An eye towards the future: Growing regulation and global standards
The regulatory landscape is shifting. The European Union has approved the Ecodesign for Sustainable Products Regulation, introducing new requirements around product durability, repairability and recyclability across multiple sectors. In the United States, several states are rolling out industry-specific EPR frameworks to cover multiple products, including plastics and packaging, batteries and e-waste, mattresses, tires and paint – with more expected to follow. Canada is expected to move in a similar direction, though federal requirements are not yet in place.
While regulations are accelerating globally, many businesses are looking beyond compliance.
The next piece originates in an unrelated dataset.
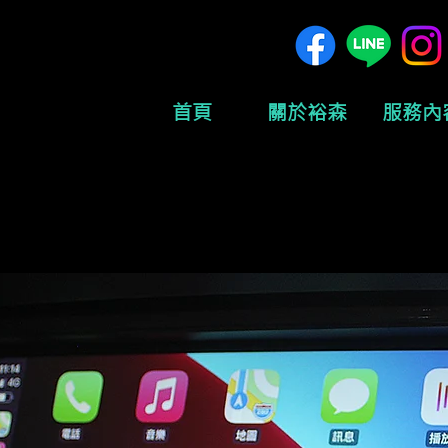
首頁
關於裕森
服務內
End-of-life strategies are increasingly viewed as a way to reduce costs, manage risks within the value chain, strengthen customer and partner relationships, and stay ahead of shifting expectations. For businesses navigating uncertainty and competing priorities, circular end-of-life programs offer a chance to turn waste from a cost into something that can be managed and measured – improving operations and reducing risk over time.
The question for commercial business is no longer whether circular end-of-life management matters, but how proactively they choose to address it. As costs, customer expectations and regulations continue to rise, circular strategies offer a way for businesses to turn waste from a liability into a managed and measurable part of the business.
“We want to be in a place where circular principles are embedded into every business,” says Mok. “So that we’re emphasizing the value of the resources we’ve already extracted from our environment.”